I use the ABC framework to help leaders process these emotions:
- A – Awareness: Recognize when you’re feeling strong emotions. What do you think, feel, and do in these moments?
- B – Build Your Intelligence Base: Dig deeper into your feelings. Can you pinpoint what’s truly bothering you? For example, frustration might stem from unmet expectations or miscommunication, rather than raw anger.
- C – Communicate: Identify the conversation you need to have — both with others and with yourself. This might mean addressing the situation directly or reflecting on your role in it.
Another important element is relaxation. For many leaders, it’s been so long since they felt truly relaxed. Time in nature, human touch, pet care, or gratitude practices are key relaxation techniques. Think about how you can incorporate relaxation into your routine, even if it feels foreign at first.

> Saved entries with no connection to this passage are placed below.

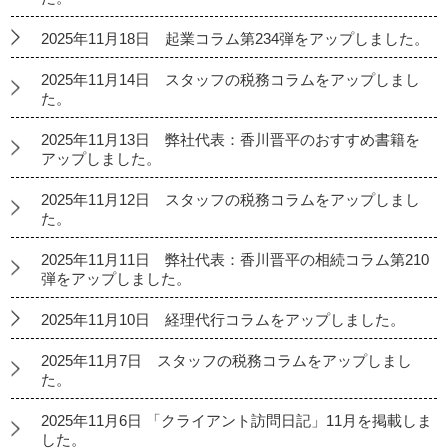
2025年11月18日 起業コラム第234弾をアップしました。
2025年11月14日 スタッフの税務コラムをアップしまし
た。
2025年11月13日 弊社代表：香川晋平のおすすめ書籍を
アップしました。
2025年11月12日 スタッフの税務コラムをアップしまし
た。
2025年11月11日 弊社代表：香川晋平の相続コラム第210
弾をアップしました。
2025年11月10日 経理代行コラムをアップしました。
2025年11月7日 スタッフの税務コラムをアップしまし
た。
2025年11月6日 「クライアント訪問日記」11月を掲載しま
した。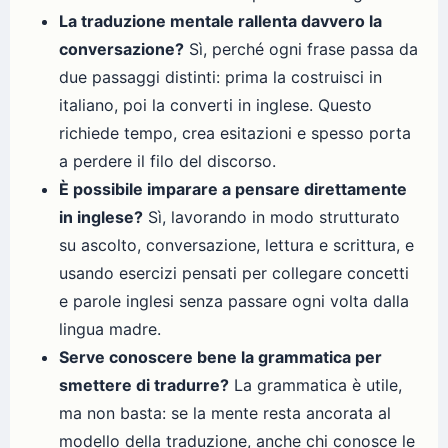
La traduzione mentale rallenta davvero la
conversazione?
Sì, perché ogni frase passa da
due passaggi distinti: prima la costruisci in
italiano, poi la converti in inglese. Questo
richiede tempo, crea esitazioni e spesso porta
a perdere il filo del discorso.
È possibile imparare a pensare direttamente
in inglese?
Sì, lavorando in modo strutturato
su ascolto, conversazione, lettura e scrittura, e
usando esercizi pensati per collegare concetti
e parole inglesi senza passare ogni volta dalla
lingua madre.
Serve conoscere bene la grammatica per
smettere di tradurre?
La grammatica è utile,
ma non basta: se la mente resta ancorata al
modello della traduzione, anche chi conosce le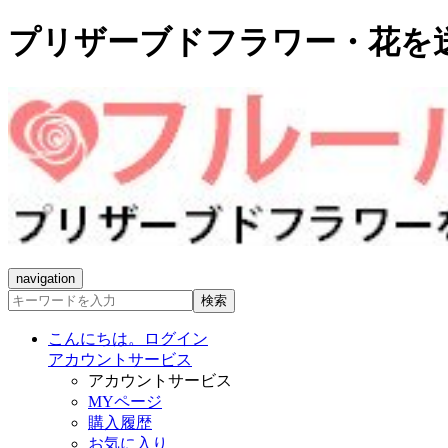
プリザーブドフラワー・花を
navigation
検索
こんにちは。ログイン
アカウントサービス
アカウントサービス
MYページ
購入履歴
お気に入り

- Relationships & Collaboration
Leadership is inherently about relationships. Neuroscience shows that our brains collaborate with others’ brains, influencing how we regulate our bodily functions and energy. Collaboration strengthens neural connections and helps balance our energy budget.
Consider how you model relationships and collaboration in your role. Think about the type of support you need (e.g., coach, mentor, challenge network), and which relationships you want to nurture or let go of. Healthy relationships energize you, and fostering positive collaboration helps create a supportive, productive environment.
- Choice Points
Autonomy and choice are central to happiness. We take control by recognizing and creating “choice points” — moments when we can make intentional decisions based on our goals and values. For example, choosing to delegate tasks rather than doing everything yourself allows you to save time and energy.

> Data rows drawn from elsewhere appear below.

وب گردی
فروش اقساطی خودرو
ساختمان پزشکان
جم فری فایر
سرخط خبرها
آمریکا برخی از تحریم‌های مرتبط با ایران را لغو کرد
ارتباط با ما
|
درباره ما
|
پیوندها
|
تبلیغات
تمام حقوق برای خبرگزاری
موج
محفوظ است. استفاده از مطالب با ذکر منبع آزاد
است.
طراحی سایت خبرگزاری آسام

Practice mindfulness around these choices, and reflect on how your decisions affect your leadership effectiveness and well-being.
- Growth & Nourishment
Self-actualization is about engaging in activities that feed you, both personally and professionally. Whether it’s learning, creativity, or personal hobbies, these nourishing activities enhance brain function and emotional well-being.
For example, one COO reignited his passion for mechanics by committing to one hour of work a week toward restoring an old pick-up truck.
Conclusion
Give yourself permission to prioritize self-care. There’s no one-size-fits-all approach, but this checklist will help you build a balanced self-care routine. In the next blog, we’ll explore specific actions for each area, so you can create a personalized self-care plan that enhances your leadership and overall well-being.
Wishing you the best as you take your next steps toward having a Professional Edge.